_To do:_ Only text belongs in your copy of the listing below; reproduce it exactly and leave out the pictures.
━━━ Exercise material
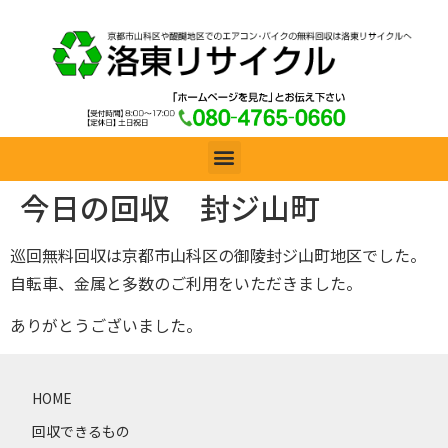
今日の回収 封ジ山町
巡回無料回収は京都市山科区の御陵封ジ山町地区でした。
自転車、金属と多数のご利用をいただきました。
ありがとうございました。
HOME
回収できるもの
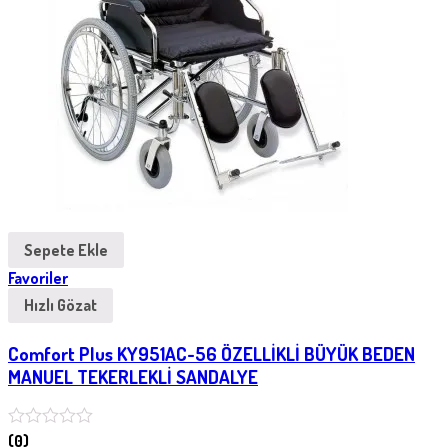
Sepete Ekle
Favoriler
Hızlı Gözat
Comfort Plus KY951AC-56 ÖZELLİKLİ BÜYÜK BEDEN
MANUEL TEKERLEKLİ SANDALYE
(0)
━━━━━━
_Response to the task:_
今日の回収 封ジ山町
巡回無料回収は京都市山科区の御陵封ジ山町地区でした。
自転車、金属と多数のご利用をいただきました。
ありがとうございました。
HOME
回収できるもの
Sepete Ekle
Favoriler
Hızlı Gözat
Comfort Plus KY951AC-56 ÖZELLİKLİ BÜYÜK BEDEN
MANUEL TEKERLEKLİ SANDALYE
(0)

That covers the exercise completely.